Hateful Memes Classification

Introduction

This repo is my bachelor thesis project's source code. It's based on and forked from vladsandulescu/hatefulmemes. As in the title, it's about my solution to hateful memes challenge. To come up the solution, I have read all wining solutions's publications. The first place and the fifth place solutions insfluenced my work most. Besides those influences, I also came up a novel mechanism called Multiple Directional Attention (MDA) to support UNITER in utilizing different data channels at once. MDA is the generalization of bidirectional cross-attention of the fifth solution. A data channel in this case is a pair of image and text. Text can be: meme text; caption; paraphrased meme text; context. Image is image feature (including detected objects in image). Unlike the fifth solution only using 2 data channels ([[img, meme text], [img, caption]]), 3 data channels were used to improve model performance. As a result, UNITER with a MDA variant achieved 0.8026 AUC ROC and 0.7510 Accuracy which is above 5th place in the challenge.

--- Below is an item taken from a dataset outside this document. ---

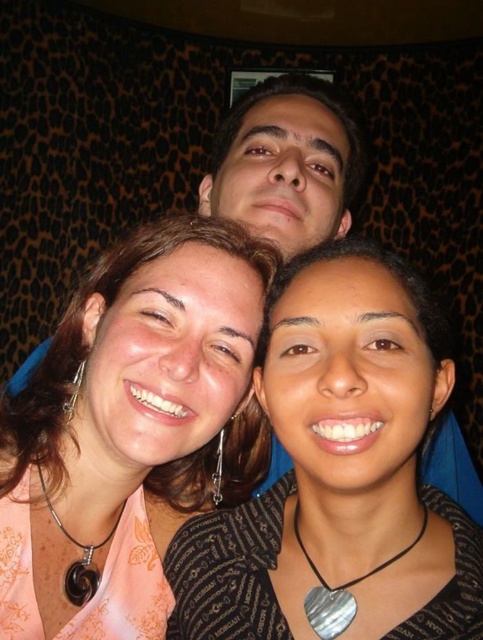 Based on the scene description, where is the black fabric at center located?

Please read my bachelor thesis and fifth place solution publication to understand more.

If you use my generated data, my model's source code, my model's weight, my bachelor thesis, please use the following biblatex to cite

@phdthesis{vu_2021, 
    title={Hateful memes classification}, 
    author={VU, Dinh Anh},
    institution={University of Science and Technology of Hanoi},
    url={https://drive.google.com/file/d/1_5aZCVhIbBs5yrkcJQJ3oLz-nFAALkcb/view?usp=sharing},
    year={2021}
}

Enviroment

One should read the installation scripts and know hardware information (like what kind of GPU, which driver that GPU needs, what are packages versions mentioned in scripts, etc). Don't worry when it doesn't work at the first time.

This project was carried out on a machine has:

a GPU Tesla K80 12 GiBs
a CPU Intel(R) Xeon(R) CPU E5-2620 v3 @ 2.40GHz

On Debian 10.9. (This is just another way to say I use linux.)

And with the following tools:

conda
Python 3.6.13 (installed from conda)

This project was divided into subprojects with different conda enviroments. Therefore, one should not put everything in 1 conda environment.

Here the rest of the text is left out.